▶ _YOUR GOAL_:
Produce as output only the lines below starting at the line with "traguardi e portato" and continuing through the line with "sono andate a", each one exactly as written.

▶ _DATA_:
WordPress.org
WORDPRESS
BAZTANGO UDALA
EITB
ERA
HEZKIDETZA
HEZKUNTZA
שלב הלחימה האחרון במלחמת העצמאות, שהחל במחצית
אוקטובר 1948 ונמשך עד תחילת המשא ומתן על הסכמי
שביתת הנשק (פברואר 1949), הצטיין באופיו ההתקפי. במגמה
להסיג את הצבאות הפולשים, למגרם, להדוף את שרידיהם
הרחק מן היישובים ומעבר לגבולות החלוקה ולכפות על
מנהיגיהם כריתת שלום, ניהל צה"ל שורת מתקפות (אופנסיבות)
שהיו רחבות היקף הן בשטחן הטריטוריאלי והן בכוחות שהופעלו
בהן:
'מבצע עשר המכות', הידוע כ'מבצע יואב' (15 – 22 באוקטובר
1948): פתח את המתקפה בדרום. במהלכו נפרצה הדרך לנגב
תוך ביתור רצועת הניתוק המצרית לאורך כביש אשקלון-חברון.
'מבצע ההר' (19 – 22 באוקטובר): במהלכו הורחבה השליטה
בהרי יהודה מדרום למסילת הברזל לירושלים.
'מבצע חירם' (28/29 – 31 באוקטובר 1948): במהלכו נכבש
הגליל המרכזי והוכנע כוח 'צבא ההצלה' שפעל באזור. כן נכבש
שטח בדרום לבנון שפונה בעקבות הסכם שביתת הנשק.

==

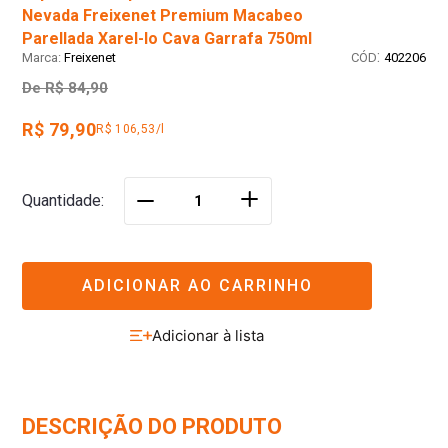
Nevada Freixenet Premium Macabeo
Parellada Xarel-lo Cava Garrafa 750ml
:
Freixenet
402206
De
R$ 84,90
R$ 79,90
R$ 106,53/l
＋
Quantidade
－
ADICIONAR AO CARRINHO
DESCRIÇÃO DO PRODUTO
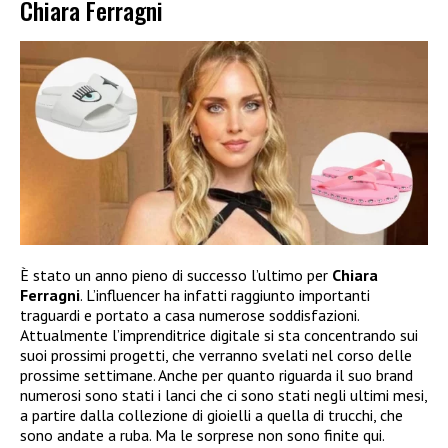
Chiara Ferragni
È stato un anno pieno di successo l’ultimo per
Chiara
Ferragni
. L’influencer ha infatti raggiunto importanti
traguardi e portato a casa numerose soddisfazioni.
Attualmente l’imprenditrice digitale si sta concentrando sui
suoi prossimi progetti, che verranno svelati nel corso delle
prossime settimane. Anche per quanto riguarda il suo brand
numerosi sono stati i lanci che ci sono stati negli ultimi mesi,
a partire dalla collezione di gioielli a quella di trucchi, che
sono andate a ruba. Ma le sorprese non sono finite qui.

▶ _TASK RESULT_:
traguardi e portato a casa numerose soddisfazioni.
Attualmente l’imprenditrice digitale si sta concentrando sui
suoi prossimi progetti, che verranno svelati nel corso delle
prossime settimane. Anche per quanto riguarda il suo brand
numerosi sono stati i lanci che ci sono stati negli ultimi mesi,
a partire dalla collezione di gioielli a quella di trucchi, che
sono andate a ruba. Ma le sorprese non sono finite qui.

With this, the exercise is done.